▼

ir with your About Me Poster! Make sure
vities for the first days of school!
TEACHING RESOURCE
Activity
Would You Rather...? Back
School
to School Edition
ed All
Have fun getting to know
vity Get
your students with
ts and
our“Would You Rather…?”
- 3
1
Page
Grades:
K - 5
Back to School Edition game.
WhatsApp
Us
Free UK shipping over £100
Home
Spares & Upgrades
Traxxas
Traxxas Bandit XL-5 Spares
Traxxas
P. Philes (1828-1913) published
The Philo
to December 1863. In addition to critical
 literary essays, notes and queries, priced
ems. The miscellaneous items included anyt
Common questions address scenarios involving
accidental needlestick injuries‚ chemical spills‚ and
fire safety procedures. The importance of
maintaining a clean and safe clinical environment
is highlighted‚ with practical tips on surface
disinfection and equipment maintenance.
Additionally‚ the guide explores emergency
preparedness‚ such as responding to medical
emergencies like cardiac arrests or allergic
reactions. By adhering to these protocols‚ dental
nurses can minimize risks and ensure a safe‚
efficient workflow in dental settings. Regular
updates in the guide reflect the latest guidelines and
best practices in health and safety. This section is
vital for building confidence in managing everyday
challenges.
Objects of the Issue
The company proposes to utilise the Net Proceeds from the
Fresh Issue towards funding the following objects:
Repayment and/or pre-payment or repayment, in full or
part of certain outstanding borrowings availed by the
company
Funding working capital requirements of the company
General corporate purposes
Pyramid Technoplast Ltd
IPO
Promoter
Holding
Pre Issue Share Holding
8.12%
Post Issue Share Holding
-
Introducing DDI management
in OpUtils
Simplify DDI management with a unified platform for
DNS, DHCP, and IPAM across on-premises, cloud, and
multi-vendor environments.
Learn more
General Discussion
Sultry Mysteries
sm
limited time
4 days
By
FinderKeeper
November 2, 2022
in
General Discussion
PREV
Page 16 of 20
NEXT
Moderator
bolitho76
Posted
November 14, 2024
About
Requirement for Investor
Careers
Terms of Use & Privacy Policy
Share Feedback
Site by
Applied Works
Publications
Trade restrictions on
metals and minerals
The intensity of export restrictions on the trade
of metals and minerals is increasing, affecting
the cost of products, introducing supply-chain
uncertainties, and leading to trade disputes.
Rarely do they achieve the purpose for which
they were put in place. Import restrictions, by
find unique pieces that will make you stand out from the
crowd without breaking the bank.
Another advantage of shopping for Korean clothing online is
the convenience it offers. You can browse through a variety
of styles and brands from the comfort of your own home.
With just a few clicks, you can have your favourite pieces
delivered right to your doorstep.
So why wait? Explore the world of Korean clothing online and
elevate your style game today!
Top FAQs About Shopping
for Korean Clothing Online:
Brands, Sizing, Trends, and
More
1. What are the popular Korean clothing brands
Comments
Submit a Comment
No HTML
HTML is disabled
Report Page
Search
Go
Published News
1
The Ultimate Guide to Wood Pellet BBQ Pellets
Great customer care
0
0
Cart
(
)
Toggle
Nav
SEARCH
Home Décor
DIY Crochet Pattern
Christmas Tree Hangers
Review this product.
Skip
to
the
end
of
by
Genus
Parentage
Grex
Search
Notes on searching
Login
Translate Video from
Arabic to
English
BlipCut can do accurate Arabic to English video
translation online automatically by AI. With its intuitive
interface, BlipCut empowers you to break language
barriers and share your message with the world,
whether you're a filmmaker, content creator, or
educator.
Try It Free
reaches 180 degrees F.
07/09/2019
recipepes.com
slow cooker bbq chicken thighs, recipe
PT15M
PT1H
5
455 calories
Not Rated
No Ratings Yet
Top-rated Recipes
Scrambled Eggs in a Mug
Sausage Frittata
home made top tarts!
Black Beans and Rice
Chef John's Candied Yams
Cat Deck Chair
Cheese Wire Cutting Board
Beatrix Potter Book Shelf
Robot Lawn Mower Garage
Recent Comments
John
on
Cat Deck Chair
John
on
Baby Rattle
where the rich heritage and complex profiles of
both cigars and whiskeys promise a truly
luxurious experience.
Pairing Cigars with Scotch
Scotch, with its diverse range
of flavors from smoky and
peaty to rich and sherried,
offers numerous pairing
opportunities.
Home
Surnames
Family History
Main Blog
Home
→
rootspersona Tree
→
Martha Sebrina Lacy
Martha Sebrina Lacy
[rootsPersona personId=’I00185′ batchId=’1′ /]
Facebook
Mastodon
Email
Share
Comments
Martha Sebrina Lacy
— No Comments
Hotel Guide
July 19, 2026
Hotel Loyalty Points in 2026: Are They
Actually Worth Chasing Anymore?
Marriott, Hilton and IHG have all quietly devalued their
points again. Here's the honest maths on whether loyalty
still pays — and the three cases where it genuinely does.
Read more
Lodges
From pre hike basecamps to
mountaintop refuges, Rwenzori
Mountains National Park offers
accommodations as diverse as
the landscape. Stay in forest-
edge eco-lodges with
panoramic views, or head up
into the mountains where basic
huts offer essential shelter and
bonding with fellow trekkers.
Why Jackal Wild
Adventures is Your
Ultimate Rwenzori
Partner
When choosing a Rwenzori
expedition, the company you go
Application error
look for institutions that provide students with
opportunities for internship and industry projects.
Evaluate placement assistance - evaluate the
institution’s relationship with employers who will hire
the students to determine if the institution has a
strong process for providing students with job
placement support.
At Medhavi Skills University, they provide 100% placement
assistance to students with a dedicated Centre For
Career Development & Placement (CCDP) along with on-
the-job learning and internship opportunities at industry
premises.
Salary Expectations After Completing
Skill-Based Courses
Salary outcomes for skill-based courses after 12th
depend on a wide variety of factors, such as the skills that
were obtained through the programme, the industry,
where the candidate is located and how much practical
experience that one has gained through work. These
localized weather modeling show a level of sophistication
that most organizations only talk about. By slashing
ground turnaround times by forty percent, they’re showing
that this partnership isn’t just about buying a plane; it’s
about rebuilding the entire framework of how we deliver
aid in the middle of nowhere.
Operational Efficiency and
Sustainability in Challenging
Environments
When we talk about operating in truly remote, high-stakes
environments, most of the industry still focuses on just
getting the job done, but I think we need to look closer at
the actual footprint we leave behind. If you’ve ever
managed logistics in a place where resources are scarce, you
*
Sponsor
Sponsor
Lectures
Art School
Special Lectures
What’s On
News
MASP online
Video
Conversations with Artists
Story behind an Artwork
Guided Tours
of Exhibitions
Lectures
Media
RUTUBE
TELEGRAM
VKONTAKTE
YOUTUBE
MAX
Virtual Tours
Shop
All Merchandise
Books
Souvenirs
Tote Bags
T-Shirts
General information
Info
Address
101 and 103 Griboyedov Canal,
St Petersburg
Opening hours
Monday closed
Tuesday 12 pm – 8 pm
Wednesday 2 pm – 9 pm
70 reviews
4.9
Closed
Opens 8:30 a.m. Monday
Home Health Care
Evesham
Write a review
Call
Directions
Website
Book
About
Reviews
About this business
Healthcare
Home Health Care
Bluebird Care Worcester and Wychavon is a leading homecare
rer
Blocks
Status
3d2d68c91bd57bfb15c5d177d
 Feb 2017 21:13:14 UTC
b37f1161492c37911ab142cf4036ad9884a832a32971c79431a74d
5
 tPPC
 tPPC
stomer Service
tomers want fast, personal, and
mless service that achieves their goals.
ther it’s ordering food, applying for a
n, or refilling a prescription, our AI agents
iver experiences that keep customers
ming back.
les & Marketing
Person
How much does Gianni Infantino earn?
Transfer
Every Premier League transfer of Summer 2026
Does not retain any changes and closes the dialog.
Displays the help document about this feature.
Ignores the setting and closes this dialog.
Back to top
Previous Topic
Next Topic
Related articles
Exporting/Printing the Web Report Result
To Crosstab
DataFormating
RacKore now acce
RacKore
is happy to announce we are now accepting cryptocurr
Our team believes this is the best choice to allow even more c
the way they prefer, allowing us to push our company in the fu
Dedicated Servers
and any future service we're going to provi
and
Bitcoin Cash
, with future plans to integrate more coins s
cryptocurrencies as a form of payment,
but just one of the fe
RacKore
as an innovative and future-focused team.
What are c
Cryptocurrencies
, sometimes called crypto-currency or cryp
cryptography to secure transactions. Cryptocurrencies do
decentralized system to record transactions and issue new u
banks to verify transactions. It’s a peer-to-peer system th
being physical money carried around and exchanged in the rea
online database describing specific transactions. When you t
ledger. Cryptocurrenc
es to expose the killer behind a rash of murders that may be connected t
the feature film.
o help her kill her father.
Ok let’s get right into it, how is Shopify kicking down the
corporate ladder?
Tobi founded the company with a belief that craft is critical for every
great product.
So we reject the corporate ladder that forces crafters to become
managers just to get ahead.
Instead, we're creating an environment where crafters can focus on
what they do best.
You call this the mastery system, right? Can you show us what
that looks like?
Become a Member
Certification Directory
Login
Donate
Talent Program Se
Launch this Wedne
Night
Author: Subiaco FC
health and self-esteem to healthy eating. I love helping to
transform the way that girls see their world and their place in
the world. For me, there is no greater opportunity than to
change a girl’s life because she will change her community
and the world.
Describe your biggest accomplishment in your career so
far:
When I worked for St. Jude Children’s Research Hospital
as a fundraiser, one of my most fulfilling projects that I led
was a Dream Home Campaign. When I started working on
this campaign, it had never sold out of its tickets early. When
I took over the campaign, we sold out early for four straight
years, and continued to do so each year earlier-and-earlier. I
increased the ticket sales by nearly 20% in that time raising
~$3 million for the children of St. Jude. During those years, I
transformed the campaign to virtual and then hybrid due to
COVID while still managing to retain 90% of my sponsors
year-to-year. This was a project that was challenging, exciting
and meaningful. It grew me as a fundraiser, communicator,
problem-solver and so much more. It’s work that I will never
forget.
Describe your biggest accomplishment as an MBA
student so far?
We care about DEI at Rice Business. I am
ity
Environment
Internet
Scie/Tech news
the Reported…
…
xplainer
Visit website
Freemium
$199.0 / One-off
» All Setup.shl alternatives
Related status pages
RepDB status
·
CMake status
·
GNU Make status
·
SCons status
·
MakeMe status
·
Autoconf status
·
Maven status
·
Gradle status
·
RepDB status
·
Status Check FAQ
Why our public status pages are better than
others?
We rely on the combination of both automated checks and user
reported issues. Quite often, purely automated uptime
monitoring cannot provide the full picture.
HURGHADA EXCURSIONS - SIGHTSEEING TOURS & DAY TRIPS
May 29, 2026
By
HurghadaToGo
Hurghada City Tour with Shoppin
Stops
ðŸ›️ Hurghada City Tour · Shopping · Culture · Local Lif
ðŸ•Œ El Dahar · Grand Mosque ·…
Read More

▲

## YOUR TASK:
What are the lines above, starting at the one with "ems. The miscellaneous items included anyt" and ending at the one with "is highlighted‚ with"? Give them again exactly, and only them.

## TASK OUTPUT:
ems. The miscellaneous items included anyt
Common questions address scenarios involving
accidental needlestick injuries‚ chemical spills‚ and
fire safety procedures. The importance of
maintaining a clean and safe clinical environment
is highlighted‚ with practical tips on surface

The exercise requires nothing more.